Studio album by Vanessa Paradis
- Released: 21 October 2000
- Genre: Pop
- Length: 51:12
- Label: Barclay
- Producer: Matthieu Chedid; Henry Hirsch; Franck Langolff; Vanessa Paradis; Vincent Ségal;

Vanessa Paradis chronology
| Live (1994) | Bliss (2000) | Au Zénith (2001) |

= Bliss (Vanessa Paradis album) =

2000 studio album by Vanessa Paradis

Bliss is the fourth studio album by French singer Vanessa Paradis, released on 21 October 2000 by Barclay. It contains the single "Commando".

Professional ratings
Review scores
| Source | Rating |
| AllMusic |  |

==Background and release==
The album proved to be one of her least successful efforts, with none of the singles reaching the No. 1 spot in France as anticipated. However, it is notable because American actor Johnny Depp performed on some of the tracks. It also marks the recording debut of Lily-Rose Depp, Johnny and Vanessa's daughter, as she is featured on three tracks. Fans also note Bliss for its extensive artwork, all of which was hand-painted by Vanessa and Johnny, with use of watercolors.

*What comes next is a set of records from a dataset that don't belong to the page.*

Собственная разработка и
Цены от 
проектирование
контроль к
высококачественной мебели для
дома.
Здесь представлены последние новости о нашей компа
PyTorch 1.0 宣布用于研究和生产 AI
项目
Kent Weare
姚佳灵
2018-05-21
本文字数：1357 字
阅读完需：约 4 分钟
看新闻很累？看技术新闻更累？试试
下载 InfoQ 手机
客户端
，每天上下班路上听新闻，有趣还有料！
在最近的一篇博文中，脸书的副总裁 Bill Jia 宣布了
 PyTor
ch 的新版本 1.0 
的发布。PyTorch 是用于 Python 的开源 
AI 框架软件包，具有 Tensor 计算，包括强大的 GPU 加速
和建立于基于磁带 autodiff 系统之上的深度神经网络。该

Despite a weak chart run, Bliss spawned a few minor hit singles. The primary one was "Pourtant", which is often regarded as Paradis' most poetic work. Singles "Commando" and "Que fait la vie" were the other single releases from the album.

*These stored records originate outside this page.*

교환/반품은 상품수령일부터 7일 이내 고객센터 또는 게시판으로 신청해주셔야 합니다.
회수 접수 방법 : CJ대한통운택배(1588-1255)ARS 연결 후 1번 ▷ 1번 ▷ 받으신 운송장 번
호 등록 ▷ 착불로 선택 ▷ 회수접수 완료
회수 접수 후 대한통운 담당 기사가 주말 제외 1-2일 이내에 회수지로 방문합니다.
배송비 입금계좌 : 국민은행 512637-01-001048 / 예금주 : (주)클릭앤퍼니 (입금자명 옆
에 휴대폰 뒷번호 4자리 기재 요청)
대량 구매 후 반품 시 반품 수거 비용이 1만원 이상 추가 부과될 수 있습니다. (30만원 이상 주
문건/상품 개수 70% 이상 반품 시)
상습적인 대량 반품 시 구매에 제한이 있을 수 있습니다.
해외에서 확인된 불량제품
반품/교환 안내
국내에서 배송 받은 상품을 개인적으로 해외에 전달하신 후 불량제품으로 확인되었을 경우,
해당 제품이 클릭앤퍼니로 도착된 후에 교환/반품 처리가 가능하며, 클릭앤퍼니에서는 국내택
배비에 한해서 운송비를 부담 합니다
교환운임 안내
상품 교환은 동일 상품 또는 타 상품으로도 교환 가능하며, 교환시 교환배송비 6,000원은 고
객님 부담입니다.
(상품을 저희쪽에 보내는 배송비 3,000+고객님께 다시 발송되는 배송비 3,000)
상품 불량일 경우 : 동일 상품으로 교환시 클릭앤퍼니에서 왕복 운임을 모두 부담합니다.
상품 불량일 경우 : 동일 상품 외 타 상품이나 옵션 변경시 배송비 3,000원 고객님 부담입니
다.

The album topped the French Albums Chart and spent 49 weeks on the chart.

==Track listing==
1. "L'Eau et le Vin" (Alain Bashung, Didier Golemanas, Richard Mortier) – 4:36
2. "Commando" (Golemanas, Franck Langolff) – 3:40
3. "When I Say" (Matthieu Chedid, Paradis) – 3:57
4. "Pourtant" (Chedid, Franck Monnet) – 3:36
5. "Que fait la vie?" (Golemanas, Paradis) – 4:20
6. "Les Acrobates" (Monnet, Paradis) – 3:42
7. "La La La Song" (Gerry DeVeaux, Paradis) – 4:26
8. "L'Air du temps" (Chedid, Paradis) – 4:19
9. "St. Germain" (Johnny Depp, Paradis) – 2:36
10. "Dans mon café" (Golemanas, Langolff) – 4:30
11. "Firmaman" (Paradis) – 4:41
12. "La Ballade de Lily Rose" (Paradis) – 2:33
13. "Bliss" (Depp, Paradis) – 4:16

==Personnel==
- Eric Bobo – percussion
- Matthieu Chédid – guitar, Mini Moog, shaker
- Pierre-Alain Dahan – drums
- Jon "JD" Dickson – French horn
- Mark Goldenberg – guitar
- Henry Hirsh – bass, Wurlitzer
- Rob Klonel – drums
- Nick Lane – trombone
- Norman Langolff – bass, Farfisa organ
- Vanessa Paradis – vocals
- Craig Ross – drums, guitar
- Vincent Ségal – cello
- Benmont Tench – keyboards
- Pete Thomas – drums, percussion
- Lee Thornburg – trumpet
- Bruce Witkin – bass, double bass, guitar
- David Woodford – saxophone

==Charts==

===Weekly charts===

Weekly chart performance for Bliss
| Chart (2000) | Peak position |
|---|---|
| Belgian Albums (Ultratop Wallonia) | 18 |
| European Albums (Music & Media) | 19 |
| French Albums (SNEP) | 1 |
| Swiss Albums (Schweizer Hitparade) | 31 |

=== Year-end charts ===

Year-end chart performance for Bliss
| Chart (2001) | Position |
|---|---|
| Belgian Albums (Ultratop Wallonia) | 72 |
| French Albums (SNEP) | 87 |

==Certifications==

Certifications for Bliss
| Region | Certification | Certified units/sales |
| France (SNEP) | 2× Gold | 200,000^{*} |
^{*} Sales figures based on certification alone.